■ **Exercise details**
Each line from the one holding "zijverschuiving, vorkverstelinrichting, 3e" to the end of the listing below must be given again exactly as it appears.
= Beginning of Section =
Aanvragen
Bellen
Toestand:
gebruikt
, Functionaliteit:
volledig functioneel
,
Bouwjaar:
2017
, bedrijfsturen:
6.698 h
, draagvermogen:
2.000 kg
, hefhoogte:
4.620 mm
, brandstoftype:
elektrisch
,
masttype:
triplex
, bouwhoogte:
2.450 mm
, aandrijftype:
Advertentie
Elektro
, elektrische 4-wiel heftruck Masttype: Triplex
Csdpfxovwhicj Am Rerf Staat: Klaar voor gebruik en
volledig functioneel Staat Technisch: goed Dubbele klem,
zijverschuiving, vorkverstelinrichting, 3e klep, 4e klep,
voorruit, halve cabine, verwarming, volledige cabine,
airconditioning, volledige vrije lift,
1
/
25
= End of Section =
■ **Expected answer**
zijverschuiving, vorkverstelinrichting, 3e klep, 4e klep,
voorruit, halve cabine, verwarming, volledige cabine,
airconditioning, volledige vrije lift,
1
/
25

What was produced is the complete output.